Dataset entries:
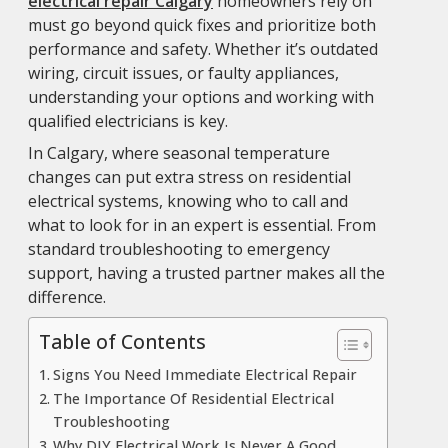
electrical repair Calgary
homeowners rely on
must go beyond quick fixes and prioritize both
performance and safety. Whether it’s outdated
wiring, circuit issues, or faulty appliances,
understanding your options and working with
qualified electricians is key.
In Calgary, where seasonal temperature
changes can put extra stress on residential
electrical systems, knowing who to call and
what to look for in an expert is essential. From
standard troubleshooting to emergency
support, having a trusted partner makes all the
difference.
Table of Contents
Signs You Need Immediate Electrical Repair
The Importance Of Residential Electrical
Troubleshooting
Why DIY Electrical Work Is Never A Good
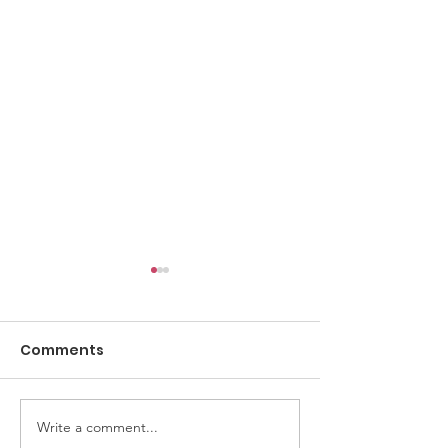
Comments
AGM 2026 Notice
Write a comment...
AGM 2026 Vot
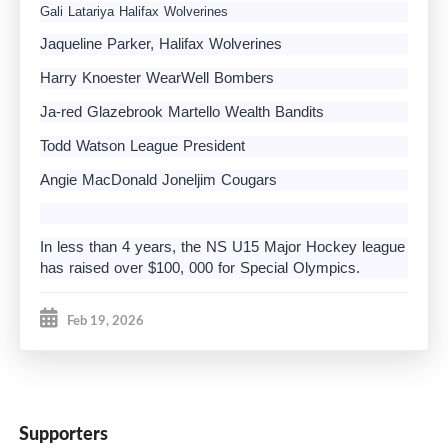
Gali Latariya Halifax Wolverines
Jaqueline Parker, Halifax Wolverines
Harry Knoester WearWell Bombers
Ja-red Glazebrook Martello Wealth Bandits
Todd Watson League President
Angie MacDonald Joneljim Cougars
In less than 4 years, the NS U15 Major Hockey league
has raised over $100, 000 for Special Olympics.
Feb 19, 2026
Supporters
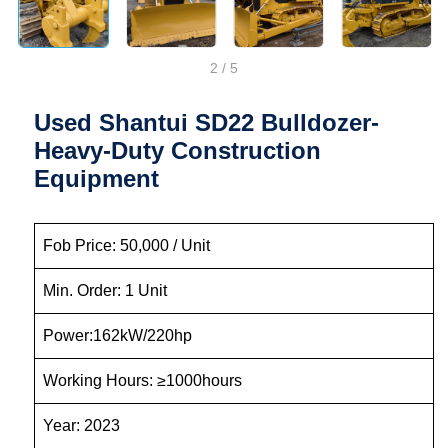
2
/
5
Used Shantui SD22 Bulldozer-
Heavy-Duty Construction
Equipment
Fob Price: 50,000 / Unit
Min. Order: 1 Unit
Power:162kW/220hp
Working Hours: ≥1000hours
Year: 2023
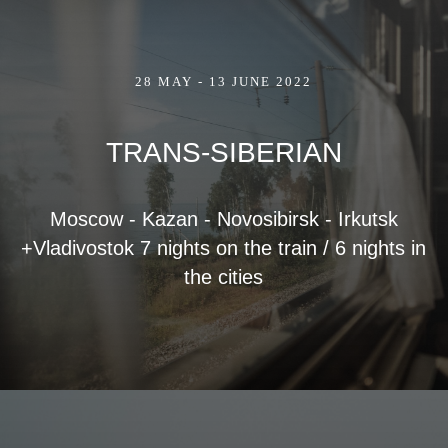
28 MAY - 13 JUNE 2022
TRANS-SIBERIAN
Moscow - Kazan - Novosibirsk - Irkutsk
+Vladivostok 7 nights on the train / 6 nights in
the cities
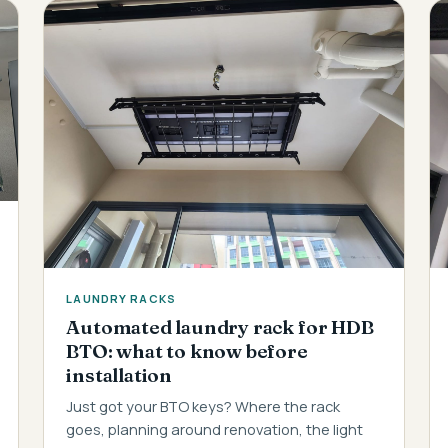
LAUNDRY RACKS
Automated laundry rack for HDB
BTO: what to know before
installation
Just got your BTO keys? Where the rack
goes, planning around renovation, the light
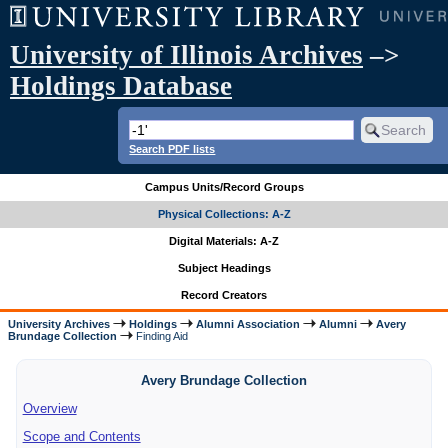
University of Illinois Archives
–>
Holdings Database
Search PDF lists
Campus Units/Record Groups
Physical Collections: A-Z
Digital Materials: A-Z
Subject Headings
Record Creators
University Archives
Holdings
Alumni Association
Alumni
Avery
Brundage Collection
Finding Aid
Avery Brundage Collection
Overview
Scope and Contents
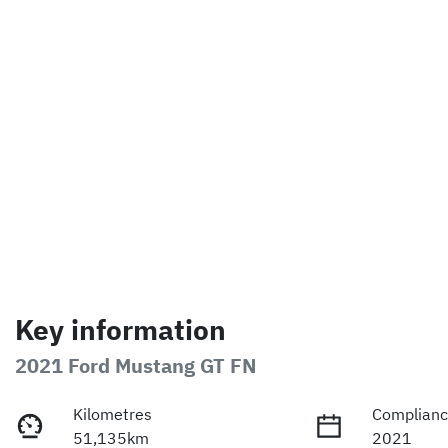
Key information
2021 Ford Mustang GT FN
Kilometres
Complianc
51,135km
2021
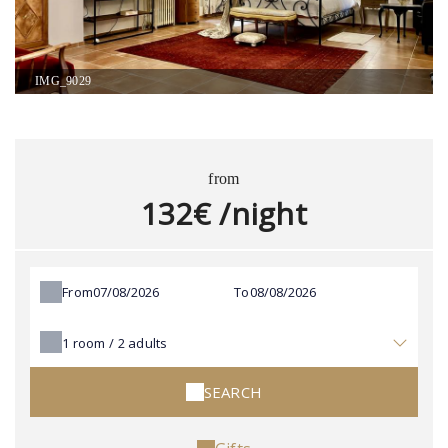
IMG_9029
from
132€ /night
From
To
1
room /
2
adults
SEARCH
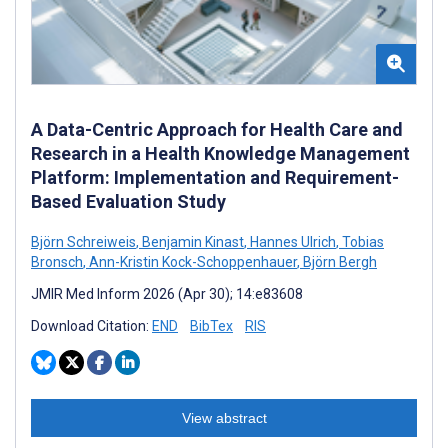
A Data-Centric Approach for Health Care and
Research in a Health Knowledge Management
Platform: Implementation and Requirement-
Based Evaluation Study
Björn Schreiweis
,
Benjamin Kinast
,
Hannes Ulrich
,
Tobias
Bronsch
,
Ann-Kristin Kock-Schoppenhauer
,
Björn Bergh
JMIR Med Inform 2026 (Apr 30); 14:e83608
Download Citation:
END
BibTex
RIS
View abstract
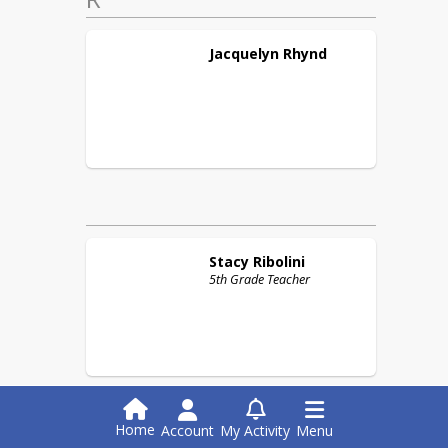
Jacquelyn
Rhynd
Stacy
Ribolini
5th Grade Teacher
Home
Account
My Activity
Menu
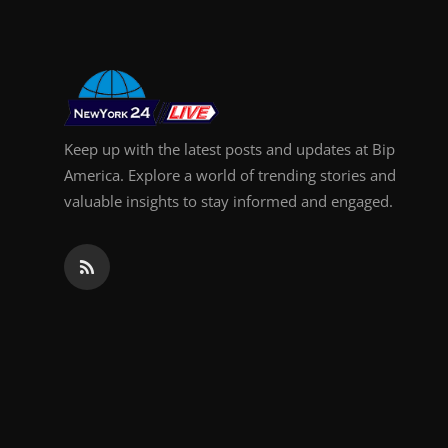
Keep up with the latest posts and updates at Bip
America. Explore a world of trending stories and
valuable insights to stay informed and engaged.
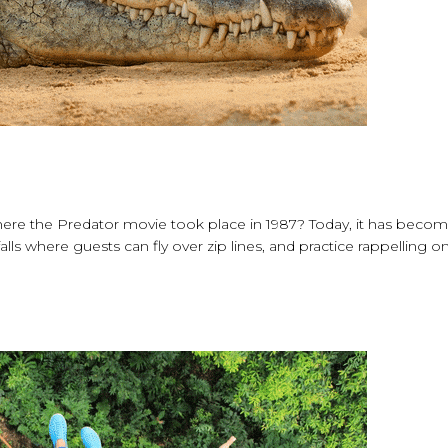
ere the Predator movie took place in 1987? Today, it has beco
falls where guests can fly over zip lines, and practice rappelling o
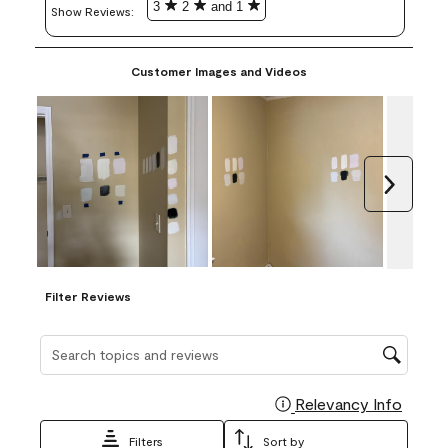
3
2
and 1
Show Reviews: 
Customer Images and Videos
Next
Filter Reviews
Search topics and reviews search region
Relevancy Info
Display
Filters
Sort by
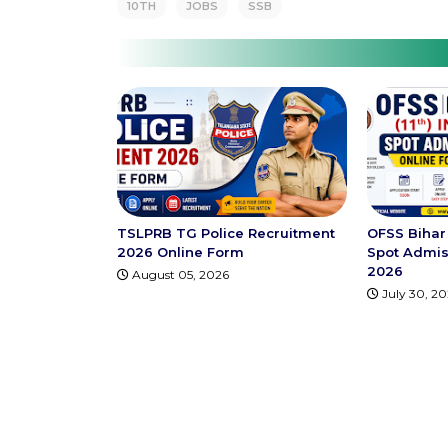
10TH
JOBS
SSB
TSLPRB TG Police Recruitment
OFSS Bihar 
2026 Online Form
Spot Admis
2026
August 05, 2026
July 30, 2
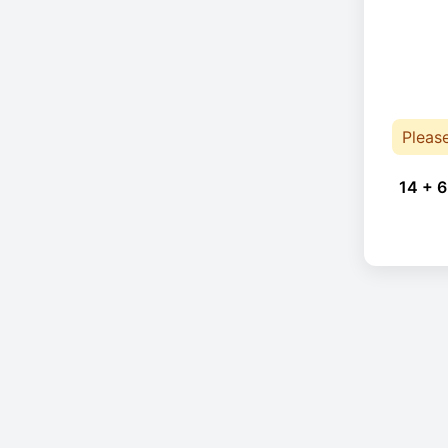
Pleas
14 + 6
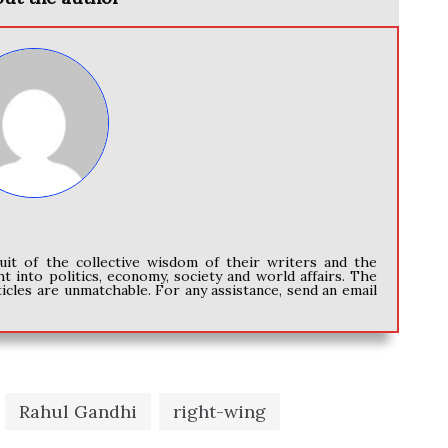
uit of the collective wisdom of their writers and the
ht into politics, economy, society and world affairs. The
icles are unmatchable. For any assistance, send an email
Rahul Gandhi
right-wing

### WORK INSTRUCTION
Please give the number of lines with "Halifax" in the entries above, and write no other text.

### OUTPUT OF THE EXERCISE
2